This project is an implementation of **neuro-symbolic AI** for machine fault diagnosis, combining symbolic domain knowledge (engineering rules, hypotheses) with the powerful pattern recognition and language capabilities of local large language models (LLMs) through [Ollama](https://ollama.com/).
It applies **abductive reasoning**—a form of logical inference that seeks the best explanation for observed evidence—enabling transparent, step-wise diagnostic reasoning for sensor-rich environments such as industrial machinery and IoT deployments.
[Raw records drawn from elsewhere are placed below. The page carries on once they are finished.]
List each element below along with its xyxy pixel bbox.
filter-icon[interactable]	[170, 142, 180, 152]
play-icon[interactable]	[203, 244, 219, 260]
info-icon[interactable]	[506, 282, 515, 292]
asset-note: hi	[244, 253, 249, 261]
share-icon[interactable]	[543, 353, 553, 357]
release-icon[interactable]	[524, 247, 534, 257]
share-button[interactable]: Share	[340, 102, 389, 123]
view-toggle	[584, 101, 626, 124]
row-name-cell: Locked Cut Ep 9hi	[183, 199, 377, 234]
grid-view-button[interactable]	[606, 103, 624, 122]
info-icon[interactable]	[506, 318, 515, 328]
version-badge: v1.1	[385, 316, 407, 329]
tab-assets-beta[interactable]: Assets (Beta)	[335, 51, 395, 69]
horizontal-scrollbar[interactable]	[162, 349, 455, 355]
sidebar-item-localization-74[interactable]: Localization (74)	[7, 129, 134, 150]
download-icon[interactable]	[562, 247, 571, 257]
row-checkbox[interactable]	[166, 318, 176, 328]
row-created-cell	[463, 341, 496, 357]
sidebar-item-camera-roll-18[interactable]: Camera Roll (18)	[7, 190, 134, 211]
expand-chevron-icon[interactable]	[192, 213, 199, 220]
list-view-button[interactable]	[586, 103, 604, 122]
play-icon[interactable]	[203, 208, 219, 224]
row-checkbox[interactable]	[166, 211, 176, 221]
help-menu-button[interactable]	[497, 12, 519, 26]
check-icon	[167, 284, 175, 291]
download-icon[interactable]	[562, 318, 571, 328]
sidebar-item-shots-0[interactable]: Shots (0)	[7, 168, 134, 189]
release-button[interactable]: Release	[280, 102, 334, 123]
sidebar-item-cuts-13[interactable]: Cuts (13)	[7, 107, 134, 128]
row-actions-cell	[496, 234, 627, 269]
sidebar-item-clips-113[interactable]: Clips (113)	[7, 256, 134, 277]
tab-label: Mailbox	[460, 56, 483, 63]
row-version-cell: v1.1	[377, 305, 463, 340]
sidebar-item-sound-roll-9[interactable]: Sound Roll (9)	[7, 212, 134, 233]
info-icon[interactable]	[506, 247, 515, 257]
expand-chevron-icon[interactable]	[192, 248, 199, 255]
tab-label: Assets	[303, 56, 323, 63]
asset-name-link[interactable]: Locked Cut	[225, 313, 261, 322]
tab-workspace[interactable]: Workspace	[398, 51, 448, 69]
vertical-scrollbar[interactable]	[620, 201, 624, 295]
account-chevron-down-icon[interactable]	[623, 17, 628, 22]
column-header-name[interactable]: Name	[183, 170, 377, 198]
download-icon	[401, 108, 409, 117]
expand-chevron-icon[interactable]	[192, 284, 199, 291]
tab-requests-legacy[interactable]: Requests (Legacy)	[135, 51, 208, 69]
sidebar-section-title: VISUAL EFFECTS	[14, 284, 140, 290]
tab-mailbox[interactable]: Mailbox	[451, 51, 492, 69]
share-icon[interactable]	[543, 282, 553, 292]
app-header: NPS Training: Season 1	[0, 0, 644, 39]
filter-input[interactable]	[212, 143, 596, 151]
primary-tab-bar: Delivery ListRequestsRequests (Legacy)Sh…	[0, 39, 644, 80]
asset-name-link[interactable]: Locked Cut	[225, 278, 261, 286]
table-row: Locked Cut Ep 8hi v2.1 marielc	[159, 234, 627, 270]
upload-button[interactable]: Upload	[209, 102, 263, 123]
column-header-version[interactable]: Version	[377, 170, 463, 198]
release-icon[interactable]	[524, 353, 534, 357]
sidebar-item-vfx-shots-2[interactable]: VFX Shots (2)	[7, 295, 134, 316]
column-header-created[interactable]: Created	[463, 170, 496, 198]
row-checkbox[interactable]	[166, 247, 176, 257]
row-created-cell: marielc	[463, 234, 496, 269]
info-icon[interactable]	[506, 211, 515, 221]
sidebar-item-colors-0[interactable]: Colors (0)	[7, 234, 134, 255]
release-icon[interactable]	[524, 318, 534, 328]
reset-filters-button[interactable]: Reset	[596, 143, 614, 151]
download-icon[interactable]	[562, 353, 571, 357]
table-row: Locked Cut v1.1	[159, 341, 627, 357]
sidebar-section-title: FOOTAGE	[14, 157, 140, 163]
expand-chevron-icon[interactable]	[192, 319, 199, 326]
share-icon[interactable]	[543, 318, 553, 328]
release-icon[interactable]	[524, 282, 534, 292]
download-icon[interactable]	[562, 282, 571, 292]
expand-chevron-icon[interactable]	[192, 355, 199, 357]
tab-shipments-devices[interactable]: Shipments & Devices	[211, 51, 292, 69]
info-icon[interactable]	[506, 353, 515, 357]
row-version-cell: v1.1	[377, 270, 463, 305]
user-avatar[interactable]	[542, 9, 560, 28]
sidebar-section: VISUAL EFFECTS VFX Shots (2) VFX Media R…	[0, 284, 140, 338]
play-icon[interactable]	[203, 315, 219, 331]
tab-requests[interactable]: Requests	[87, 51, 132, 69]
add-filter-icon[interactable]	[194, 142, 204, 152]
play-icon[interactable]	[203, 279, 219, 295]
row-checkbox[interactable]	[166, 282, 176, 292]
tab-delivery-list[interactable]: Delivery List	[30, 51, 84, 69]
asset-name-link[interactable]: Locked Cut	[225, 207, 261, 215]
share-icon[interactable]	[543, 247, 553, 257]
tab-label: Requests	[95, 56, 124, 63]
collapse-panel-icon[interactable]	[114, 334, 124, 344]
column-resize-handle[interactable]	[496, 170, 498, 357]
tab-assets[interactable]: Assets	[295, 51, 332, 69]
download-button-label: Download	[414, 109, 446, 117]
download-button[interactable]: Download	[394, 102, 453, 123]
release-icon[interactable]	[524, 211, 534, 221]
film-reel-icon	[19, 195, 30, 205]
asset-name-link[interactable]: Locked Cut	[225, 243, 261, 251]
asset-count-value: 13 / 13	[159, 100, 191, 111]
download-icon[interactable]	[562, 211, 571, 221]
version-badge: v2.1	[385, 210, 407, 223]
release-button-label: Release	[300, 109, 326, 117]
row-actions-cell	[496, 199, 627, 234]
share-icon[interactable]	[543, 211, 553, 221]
**Why Neuro-Symbolic and Abductive Reasoning?**
Traditional LLMs excel at pattern matching but struggle with explicit causal inference, logical explanation, and traceable diagnosis. By blending LLM “neural” capabilities with **symbolic hypothesis generation and evaluation**, this tool can:

* Generate hypotheses grounded in engineering knowledge,
* Use LLMs to explain and prioritize these hypotheses,
* Deliver transparent, auditable reasoning trails for every diagnosis.

---

## Key Features

* **Neuro-symbolic abduction:** Marries symbolic hypothesis spaces with LLM-powered neural reasoning, for robust “explainable AI” in fault analysis.
* **Local and private:** All reasoning runs on your own machine, leveraging Ollama’s local LLM serving—no cloud or data sharing required.
* **Supports Ollama ‘thinking’ LLMs:** Out-of-the-box compatibility with Qwen3, DeepSeek R1, and future models supporting the `think` API.
* **Step-wise inference:** For every sensor event, the system generates plausible faults, technical explanations, and Bayesian-style prior probabilities—all with detailed LLM “thinking.”
* **Full audit trail:** Logs every LLM response, explanation, and key metrics (duration, token rates, etc.) to CSV for further study and benchmarking.
* **Ready for real-world prompts:** Comes with a suite of 17 realistic, diverse event prompts for immediate demonstration and testing.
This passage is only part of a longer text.